Seeing your work on the wall is a great feeling.
The first reason, and the simplest is that there is NOTHING like seeing your work up on a gallery wall. I mean it, nothing. Many of us tell ourselves…. “I make work for myself, as an outlet. I don’t make pictures for other people.” This is noble and brave to say, but there is something much more gratifying and beautiful about putting what feels like a small piece of yourself up on a wall in a gallery for other people to examine.
You will learn about your work
Whether they “get it” or not, opening up yourself to other people is rewarding. They will see things about your images that you had no idea is in them or point out things you could have done better. Both of these experiences make you a better artist. Talking about your work with jurors, gallery owners and the general public is one of the best ways to feel more confident in your work and your ideas. You’ll meet people along the way that become your fans, and hopefully collectors. When a curator enjoys working with you, they will remember you and your work for future exhibitions. That level of personal engagement is valuable to your art career.

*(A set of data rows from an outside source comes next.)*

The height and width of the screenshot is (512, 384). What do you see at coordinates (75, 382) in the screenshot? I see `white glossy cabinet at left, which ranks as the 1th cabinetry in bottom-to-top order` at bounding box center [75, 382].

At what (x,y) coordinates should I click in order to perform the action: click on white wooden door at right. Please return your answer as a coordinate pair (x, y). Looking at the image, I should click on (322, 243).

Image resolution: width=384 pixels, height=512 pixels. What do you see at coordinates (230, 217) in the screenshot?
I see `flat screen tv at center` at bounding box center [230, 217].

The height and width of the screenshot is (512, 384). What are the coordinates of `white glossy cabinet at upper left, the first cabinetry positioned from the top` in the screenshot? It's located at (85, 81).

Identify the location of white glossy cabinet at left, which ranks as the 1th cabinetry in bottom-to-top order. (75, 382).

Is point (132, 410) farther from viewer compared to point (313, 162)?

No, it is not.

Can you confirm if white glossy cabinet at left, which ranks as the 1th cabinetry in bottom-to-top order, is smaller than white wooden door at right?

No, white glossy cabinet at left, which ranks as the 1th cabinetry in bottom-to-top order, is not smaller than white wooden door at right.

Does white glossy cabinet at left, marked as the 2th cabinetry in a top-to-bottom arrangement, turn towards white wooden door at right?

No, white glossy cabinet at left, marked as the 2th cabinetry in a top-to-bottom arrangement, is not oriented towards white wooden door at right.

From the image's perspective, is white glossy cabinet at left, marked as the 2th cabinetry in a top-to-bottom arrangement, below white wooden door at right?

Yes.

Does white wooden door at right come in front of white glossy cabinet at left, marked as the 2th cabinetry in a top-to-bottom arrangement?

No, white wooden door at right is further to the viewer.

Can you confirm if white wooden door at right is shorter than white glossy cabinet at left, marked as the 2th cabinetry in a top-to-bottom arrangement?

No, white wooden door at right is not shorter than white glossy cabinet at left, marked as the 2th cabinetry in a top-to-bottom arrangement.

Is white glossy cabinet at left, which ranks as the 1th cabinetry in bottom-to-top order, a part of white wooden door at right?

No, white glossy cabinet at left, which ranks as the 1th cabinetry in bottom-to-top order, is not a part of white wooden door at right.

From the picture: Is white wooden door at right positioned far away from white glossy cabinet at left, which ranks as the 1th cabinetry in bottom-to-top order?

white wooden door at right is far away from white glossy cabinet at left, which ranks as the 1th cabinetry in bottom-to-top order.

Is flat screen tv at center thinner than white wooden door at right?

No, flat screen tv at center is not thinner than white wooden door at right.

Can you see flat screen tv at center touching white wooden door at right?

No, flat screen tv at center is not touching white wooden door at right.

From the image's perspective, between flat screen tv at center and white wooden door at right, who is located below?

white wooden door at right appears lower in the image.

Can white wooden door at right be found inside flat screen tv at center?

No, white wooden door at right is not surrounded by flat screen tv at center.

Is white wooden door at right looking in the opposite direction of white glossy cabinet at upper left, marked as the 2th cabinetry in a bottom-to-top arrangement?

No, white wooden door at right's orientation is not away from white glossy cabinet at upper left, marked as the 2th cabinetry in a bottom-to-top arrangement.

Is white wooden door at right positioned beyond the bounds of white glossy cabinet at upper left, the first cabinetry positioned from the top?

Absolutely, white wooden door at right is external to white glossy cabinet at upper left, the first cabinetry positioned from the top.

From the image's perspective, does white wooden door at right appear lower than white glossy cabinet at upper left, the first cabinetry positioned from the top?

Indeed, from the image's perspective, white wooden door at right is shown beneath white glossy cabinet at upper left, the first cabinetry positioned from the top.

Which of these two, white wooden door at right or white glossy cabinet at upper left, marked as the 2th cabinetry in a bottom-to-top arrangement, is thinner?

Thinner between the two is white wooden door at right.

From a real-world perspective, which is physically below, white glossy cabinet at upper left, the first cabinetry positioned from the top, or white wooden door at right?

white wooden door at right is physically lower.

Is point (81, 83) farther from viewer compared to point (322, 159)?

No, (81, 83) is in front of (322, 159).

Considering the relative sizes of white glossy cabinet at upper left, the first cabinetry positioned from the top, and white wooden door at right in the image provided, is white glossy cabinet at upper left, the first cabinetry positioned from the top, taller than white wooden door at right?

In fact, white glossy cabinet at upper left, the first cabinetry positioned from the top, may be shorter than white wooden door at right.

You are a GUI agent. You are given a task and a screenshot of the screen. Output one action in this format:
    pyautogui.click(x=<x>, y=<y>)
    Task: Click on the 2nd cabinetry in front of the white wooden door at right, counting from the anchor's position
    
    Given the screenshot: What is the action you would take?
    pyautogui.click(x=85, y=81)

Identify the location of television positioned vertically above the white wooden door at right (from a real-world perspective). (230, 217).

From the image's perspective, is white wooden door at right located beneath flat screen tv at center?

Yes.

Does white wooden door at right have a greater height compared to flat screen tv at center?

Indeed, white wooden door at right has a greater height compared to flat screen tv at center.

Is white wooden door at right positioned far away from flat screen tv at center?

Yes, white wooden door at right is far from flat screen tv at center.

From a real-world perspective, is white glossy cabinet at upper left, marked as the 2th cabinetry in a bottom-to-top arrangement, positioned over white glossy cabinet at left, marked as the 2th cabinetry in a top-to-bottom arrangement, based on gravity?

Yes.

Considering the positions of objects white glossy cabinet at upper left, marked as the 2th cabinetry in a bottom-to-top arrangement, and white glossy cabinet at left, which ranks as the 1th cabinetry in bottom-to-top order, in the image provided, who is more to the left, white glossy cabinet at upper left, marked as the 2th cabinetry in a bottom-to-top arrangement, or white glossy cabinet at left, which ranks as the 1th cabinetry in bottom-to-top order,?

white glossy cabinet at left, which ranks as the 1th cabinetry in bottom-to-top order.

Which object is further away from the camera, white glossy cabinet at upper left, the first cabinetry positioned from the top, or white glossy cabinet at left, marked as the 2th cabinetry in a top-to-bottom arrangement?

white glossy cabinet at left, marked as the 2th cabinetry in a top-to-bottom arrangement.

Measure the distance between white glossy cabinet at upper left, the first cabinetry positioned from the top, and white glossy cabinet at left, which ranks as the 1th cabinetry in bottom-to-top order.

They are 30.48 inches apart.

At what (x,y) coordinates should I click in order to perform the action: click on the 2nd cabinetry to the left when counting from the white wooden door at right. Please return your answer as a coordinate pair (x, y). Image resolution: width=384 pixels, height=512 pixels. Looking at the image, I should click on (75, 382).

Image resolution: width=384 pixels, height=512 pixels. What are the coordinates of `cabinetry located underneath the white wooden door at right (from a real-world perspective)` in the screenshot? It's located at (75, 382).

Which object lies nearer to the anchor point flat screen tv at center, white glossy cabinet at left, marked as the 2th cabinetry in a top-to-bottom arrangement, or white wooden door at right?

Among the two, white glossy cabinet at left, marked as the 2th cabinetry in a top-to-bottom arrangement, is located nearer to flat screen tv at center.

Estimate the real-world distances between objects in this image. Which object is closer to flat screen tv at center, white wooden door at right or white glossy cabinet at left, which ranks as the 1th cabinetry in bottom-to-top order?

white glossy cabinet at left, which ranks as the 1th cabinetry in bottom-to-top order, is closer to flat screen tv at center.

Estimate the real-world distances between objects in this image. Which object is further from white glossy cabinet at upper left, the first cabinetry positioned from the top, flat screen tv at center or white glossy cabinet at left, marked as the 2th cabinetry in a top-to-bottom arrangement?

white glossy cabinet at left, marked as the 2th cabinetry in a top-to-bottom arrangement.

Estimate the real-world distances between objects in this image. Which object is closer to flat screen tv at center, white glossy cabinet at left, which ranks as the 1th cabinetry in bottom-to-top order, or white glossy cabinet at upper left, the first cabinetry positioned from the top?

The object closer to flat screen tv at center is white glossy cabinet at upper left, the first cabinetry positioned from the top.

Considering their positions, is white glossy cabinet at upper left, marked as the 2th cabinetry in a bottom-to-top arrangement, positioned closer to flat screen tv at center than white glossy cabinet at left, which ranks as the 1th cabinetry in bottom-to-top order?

Sometimes you won’t be accepted to the show
If you don’t get into the show, just remember rejection is a normal part of being an artist. You work isn’t going to fit every show or strike every juror’s fancy. Sometimes the competition is fierce. Don’t take it personally. Keep making work. Keep submitting your work and putting yourself out there.
Tips and advice
Follow the call for entries to the letter. Some shows are so competitive that the slightest deviation on your part from the requirements will immediately disqualify you.
Be sure to have someone read your artist statement and biography to give you feedback.

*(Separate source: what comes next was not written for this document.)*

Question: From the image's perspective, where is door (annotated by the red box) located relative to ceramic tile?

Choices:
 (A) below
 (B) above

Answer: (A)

Pay attention to deadlines so that you don’t over-commit yourself.
Research new shows you haven’t heard about before. Be sure that the show, the gallery, the juror are all reputable and that the submission fee isn’t too outrageous. (More on that in another post)
Use an inventory application to manage your submissions like PhotoWorkflo. I’m not joking, and I realize this is a shameless plug. BUT before PhotoWorkflo was up and running I had one body of work. I had two photos chosen for a local art show and was super excited about it. I went to grab those framed pieces out of my bedroom closet (which is not where you should store your work, by the way), and realized that one of the images wasn’t there, it was hanging in the lab at my alma mater for an alumni show. I had ONE BODY OF WORK, and I couldn’t keep track of it. PhotoWorkflo keeps track of this stuff for you, so you don’t have to email the lab manager and say, “Hey do you still have this picture, and can I get it back in time for this other show?” Instead of not knowing where the print is located, you can see on your dashboard where your pieces are, and when they are being returned to you. Win win.

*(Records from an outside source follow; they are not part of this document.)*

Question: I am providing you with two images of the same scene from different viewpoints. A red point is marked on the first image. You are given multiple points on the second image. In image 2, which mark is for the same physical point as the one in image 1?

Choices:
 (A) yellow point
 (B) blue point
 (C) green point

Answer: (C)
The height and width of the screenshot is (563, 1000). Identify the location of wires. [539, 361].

My favorite feature is the ability to keep all your artist statements and documents in one place. This makes it easy to create a nice little zip file with all the documents and images needed for a particular submission. In the future, PhotoWorkflo plans to roll out a call for entry feature on the site that allows you to find out what shows are looking for work. All of this in the same place. Pretty cool.
So fellow students and recent graduates, don’t be afraid to put yourself out there and submit your work to juried shows. Pick shows you know well, or others recommend to you, select jurors that you think might respond to your photographs, and make sure you follow all the call requirements and deadlines to give yourself the best chance for success.